It is not the first time that I stumble upon the affirmation that spin and the $S^2$ value, under DFT, has no "real physical meaning". Why?
If that is true, why are we using it all the time with UKS?
$\begingroup$
$\endgroup$
Add a comment
|
1 Answer
$\begingroup$
$\endgroup$
The Kohn-Sham wavefunction is the wavefunction of a hypothetical system where:
(1) there is no interaction between the electrons,
(2) the electrons are subject to a repulsive potential (the Hartree-exchange-correlation potential) in addition to the nuclear attraction potential, and
(3) the effect of (2) effectively counterbalances the effect of (1), in the sense that the total electronic density of the hypothetical system is exactly the same with the density of the corresponding real electronic system. Usually we are talking about spin density functional theory, which not only requires the total density to be equal, but also that the alpha electronic density and the beta electronic density are both equal to their exact counterparts.

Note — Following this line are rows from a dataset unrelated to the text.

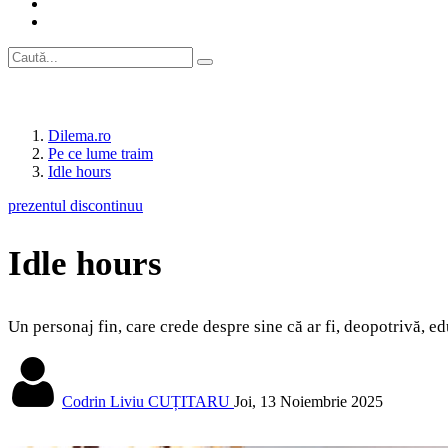
Dilema.ro
Pe ce lume traim
Idle hours
prezentul discontinuu
Idle hours
Un personaj fin, care crede despre sine că ar fi, deopotrivă, ed
Codrin Liviu CUȚITARU
Joi, 13 Noiembrie 2025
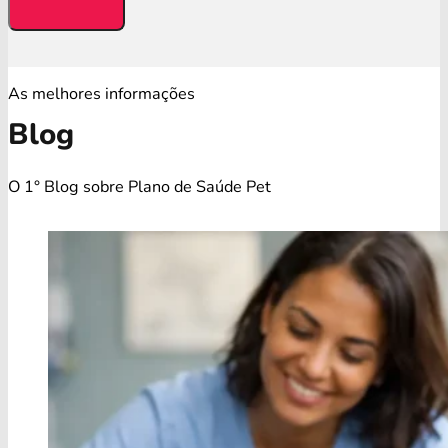
As melhores informações
Blog
O 1° Blog sobre Plano de Saúde Pet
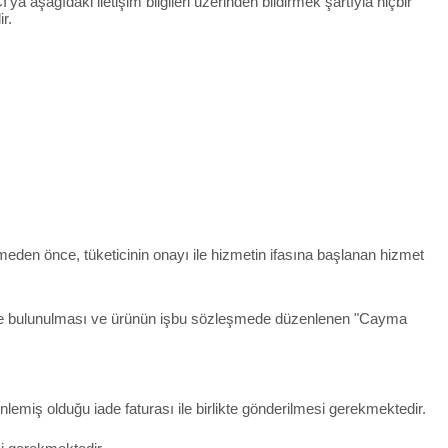
ya aşağıdaki iletişim bilgileri üzerinden bildirmek şartıyla hiçbir
r.
rmeden önce, tüketicinin onayı ile hizmetin ifasına başlanan hizmet
irimde bulunulması ve ürünün işbu sözleşmede düzenlenen "Cayma
lemiş olduğu iade faturası ile birlikte gönderilmesi gerekmektedir.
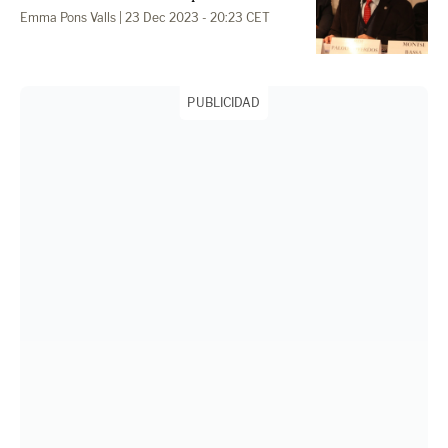
Emma Pons Valls
| 23 Dec 2023 - 20:23 CET
PUBLICIDAD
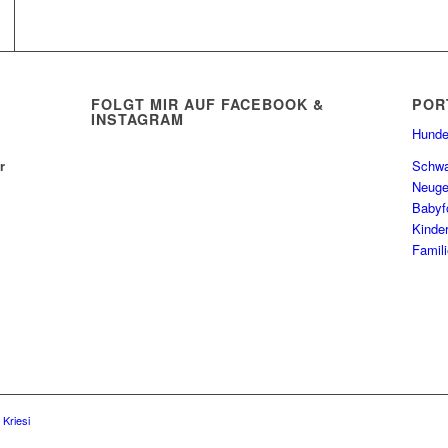
FOLGT MIR AUF FACEBOOK &
POR
INSTAGRAM
Hunde
r
Schwa
Neuge
Babyf
Kinde
Famil
Kriesi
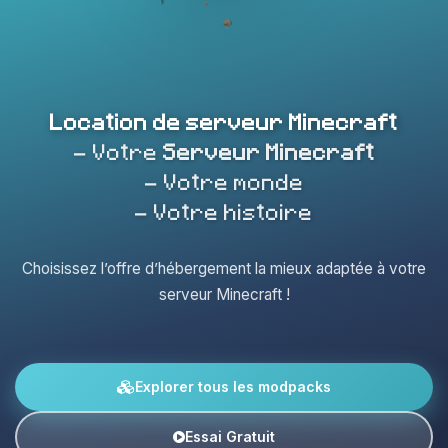
Location de serveur Minecraft
- Votre
Serveur Minecraft
- Votre monde
- Votre histoire
Choisissez l’offre d’hébergement la mieux adaptée à votre
serveur Minecraft !
Explorer tous les modpacks
Essai Gratuit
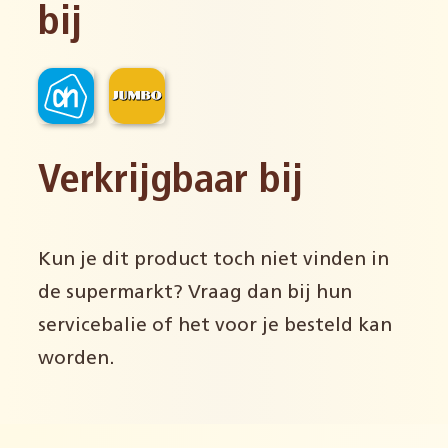
bij
Verkrijgbaar bij
Kun je dit product toch niet vinden in
de supermarkt? Vraag dan bij hun
servicebalie of het voor je besteld kan
worden.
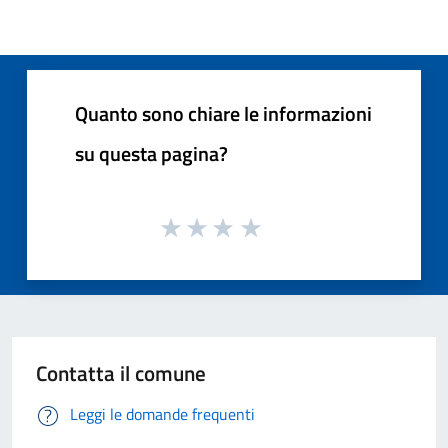
Quanto sono chiare le informazioni
su questa pagina?
Contatta il comune
Leggi le domande frequenti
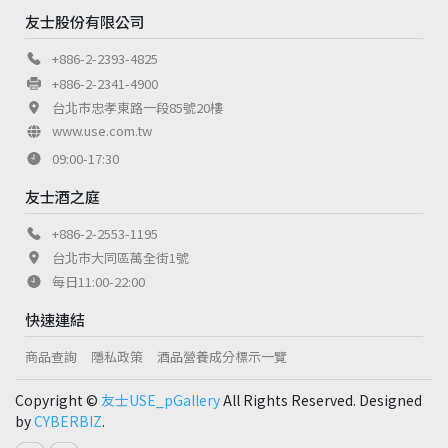
友士股份有限公司
+886-2-2393-4825
+886-2-2341-4900
台北市忠孝東路一段85號20樓
www.use.com.tw
09:00-17:30
友士酒之庭
+886-2-2553-1195
台北市大同區萬全街1號
每日11:00-22:00
快速連結
商品查詢
隱私政策
酒品營養成分標示一覽
Copyright ©
友士USE_pGallery
All Rights Reserved. Designed
by
CYBERBIZ
.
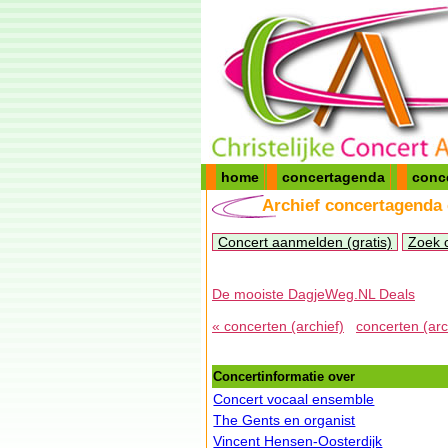
home
concertagenda
conc
Archief concertagenda
Concert aanmelden (gratis)
Zoek 
De mooiste DagjeWeg.NL Deals
« concerten (archief)
concerten (arc
Concertinformatie over
Concert vocaal ensemble
The Gents en organist
Vincent Hensen-Oosterdijk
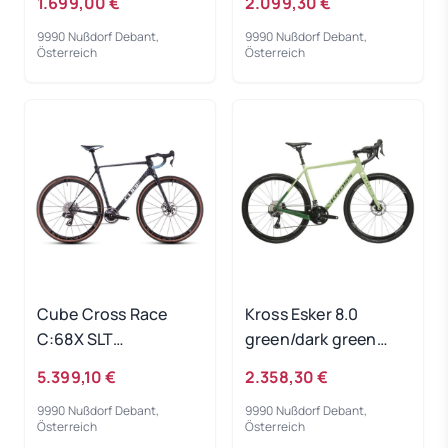
1.699,00 €
2.099,30 €
54 cm
9990 Nußdorf Debant,
9990 Nußdorf Debant,
Österreich
Österreich
Cube Cross Race
Kross Esker 8.0
C:68X SLT
green/dark green
matrixblack´n´blue
2024 - RH-XL
5.399,10 €
2.358,30 €
2025 - RH 58 cm
9990 Nußdorf Debant,
9990 Nußdorf Debant,
Österreich
Österreich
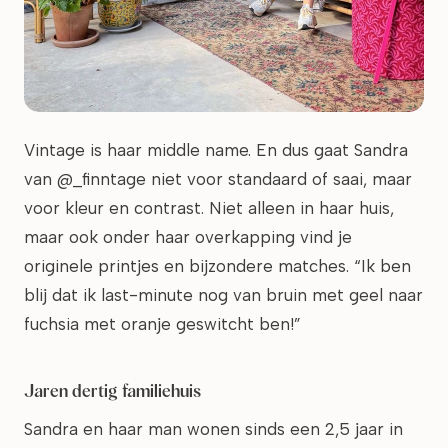
Vintage is haar middle name. En dus gaat Sandra
van @_finntage niet voor standaard of saai, maar
voor kleur en contrast. Niet alleen in haar huis,
maar ook onder haar overkapping vind je
originele printjes en bijzondere matches. “Ik ben
blij dat ik last-minute nog van bruin met geel naar
fuchsia met oranje geswitcht ben!”
Jaren dertig familiehuis
Sandra en haar man wonen sinds een 2,5 jaar in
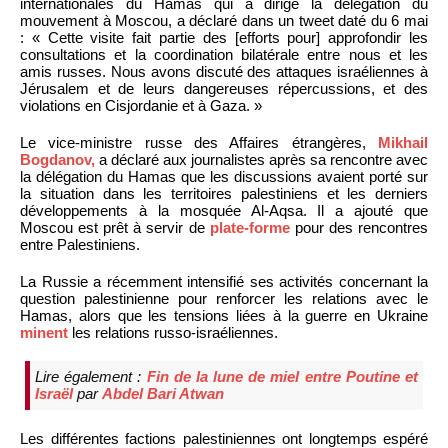
internationales du Hamas qui a dirigé la délégation du
mouvement à Moscou, a déclaré dans un tweet daté du 6 mai
: « Cette visite fait partie des [efforts pour] approfondir les
consultations et la coordination bilatérale entre nous et les
amis russes. Nous avons discuté des attaques israéliennes à
Jérusalem et de leurs dangereuses répercussions, et des
violations en Cisjordanie et à Gaza. »
Le vice-ministre russe des Affaires étrangères,
Mikhail
Bogdanov,
a déclaré aux journalistes après sa rencontre avec
la délégation du Hamas que les discussions avaient porté sur
la situation dans les territoires palestiniens et les derniers
développements à la mosquée Al-Aqsa. Il a ajouté que
Moscou est prêt à servir de
plate-forme
pour des rencontres
entre Palestiniens.
La Russie a récemment intensifié ses activités concernant la
question palestinienne pour renforcer les relations avec le
Hamas, alors que les tensions liées à la guerre en Ukraine
minent
les relations russo-israéliennes.
Lire également :
Fin de la lune de miel entre Poutine et
Israël
par
Abdel Bari Atwan
Les différentes factions palestiniennes ont longtemps espéré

As we can see, there is no requirement that the $S^2$ value of the hypothetical system be the same as that of the real system. The corollary is that a spin-pure electronic state may correspond to a Kohn-Sham wavefunction that is spin-contaminated. And this does happen frequently, as can be shown from the following argument: imagine an exact electronic eigenstate whose $S=1/2$, and we plot its spin density. The spin density will have positive values in most parts of the space, but can adopt small negative values in certain regions (e.g. near atomic nuclei) due to spin polarization. A spin-adapted (restricted open-shell) Kohn-Sham determinant however can only give an everywhere non-negative spin density. This proves that the exact Kohn-Sham wavefunction must be spin-contaminated, so that a ROKS wavefunction is less theoretically justified than a UKS wavefunction.
That being said, the $\langle S^2 \rangle$ value can still be used to characterize the reliability of a DFT calculation. This is because, while the exact DFT functional performs equally well (by definition, always exactly) for all electronic systems, essentially all approximate functionals only perform well when the exact wavefunction is mostly single-determinantal, and heuristically, the exact wavefunction is usually manifestly multi-determinantal when the corresponding Kohn-Sham wavefunction is heavily spin-contaminated. Thus, while the $\langle S^2 \rangle$ value in DFT is not rigorously tied to any physically observable quantity, one can still arrive at meaningful conclusions about the reliability of a DFT calculation using the $\langle S^2 \rangle$ value.